If you have taken offense, I accept the responsibility for that, man to man.  I kneel before you eyes closed, and though I will agree to disagree, I wish you no ill will, and you are welcome to a single hit to my back with a bamboo staff in compensation and as a sign of good will.

But you won't get two.

Do you accept?


----------



## Phil Elmore (Jul 31, 2003)

I am not presuming _anything_, Ken.  I've stated several times that the ideas contained in the column are not terribly original.  You, however, accused me of _not writing the column_, which is factually incorrect.  I know, because _I was there_.

You have insulted my integrity and do not seem to grasp why I would _be insulted_ as a result.  You didn't "step on my toes," so stop using deliberately belittling language in an attempt to sidestep responsiblity for what you _did_ do.  You accused me of _plagiarism_.  You may try to claim you did not, but that is what you did.



> The point is that the article you wrote may be suitable for publication somewhere, and they will accept your name on it as the person who submitted it, but if you think for a moment that someone else saying all the same things in pretty much the same way is going to be paying you royalties, you can forget it.

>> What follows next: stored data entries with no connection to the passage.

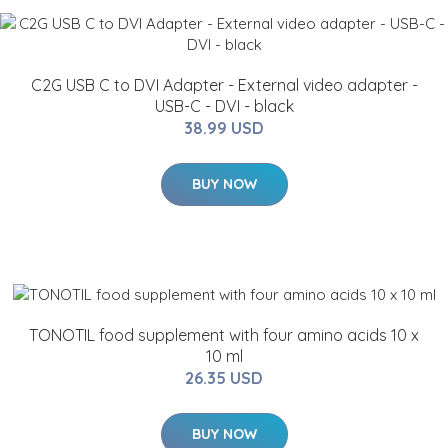
C2G USB C to DVI Adapter - External video adapter -
USB-C - DVI - black
38.99 USD
BUY NOW
TONOTIL food supplement with four amino acids 10 x
10 ml
26.35 USD
BUY NOW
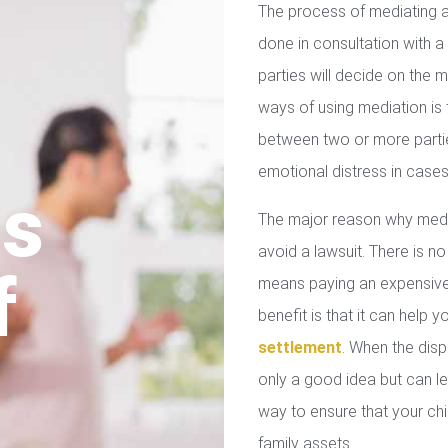
The process of mediating a
done in consultation with a 
parties will decide on the
ways of using mediation is
between two or more parties
emotional distress in cases
us
The major reason why media
avoid a lawsuit. There is no
f
means paying an expensive 
benefit is that it can help 
settlement
. When the disp
only a good idea but can le
way to ensure that your chil
family assets.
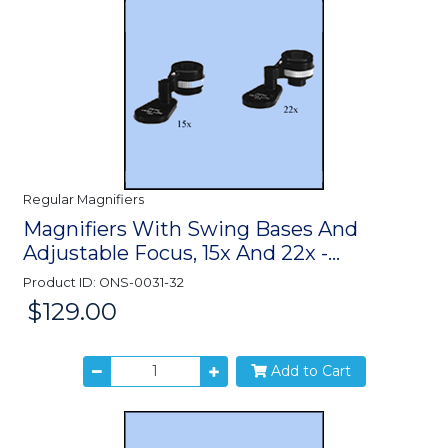
Regular Magnifiers
Magnifiers With Swing Bases And
Adjustable Focus, 15x And 22x -...
Product ID: ONS-0031-32
$129.00
Price:
Add to Cart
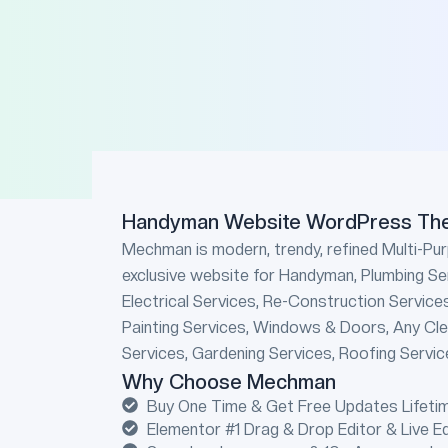
Handyman Website WordPress Th
Mechman is modern, trendy, refined Multi-Pu
exclusive website for Handyman, Plumbing Se
Electrical Services, Re-Construction Service
Painting Services, Windows & Doors, Any Clea
Services, Gardening Services, Roofing Service
Why Choose Mechman
Buy One Time & Get Free Updates Lifetim
Elementor #1 Drag & Drop Editor & Live E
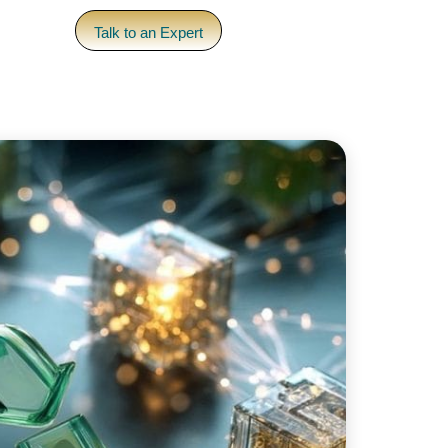
pany
Talk to an Expert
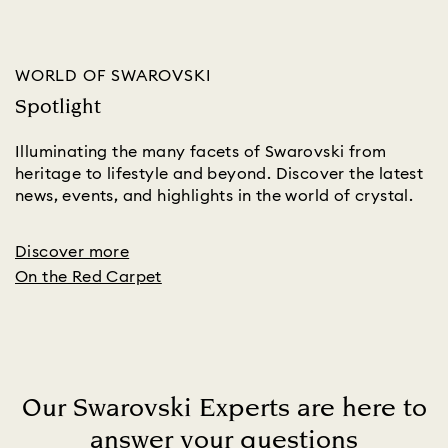
WORLD OF SWAROVSKI
Spotlight
Illuminating the many facets of Swarovski from
heritage to lifestyle and beyond. Discover the latest
news, events, and highlights in the world of crystal.
Discover more
On the Red Carpet
Our Swarovski Experts are here to
answer your questions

Don't be a deliberate ***.  I have implied nothing of the kind.  I have simply _taken offense_ at being called, essentially, _dishonest_.



> If you are a professional writer with integrety, you will at least not stomp around with a "this is mine!" mentality with such a thing so much that people calling you on it is a personal affront to you.



I _am_ a professional writer with integrity -- which means that when someone says, "Hey, this isn't exactly full of original ideas," I'll be the first person to say, "You're absolutely right" -- which I _did_ in this thread.

What I _won't_ do is sit around while someone says, "Gosh, you're either a plagiarist or you have a bad memory" -- two things that mean the same thing -- without taking offense at the insult contained within the post.



> *I don't deny you sat down with pen and paper (or keyboard) to write it.*  [emphasis added]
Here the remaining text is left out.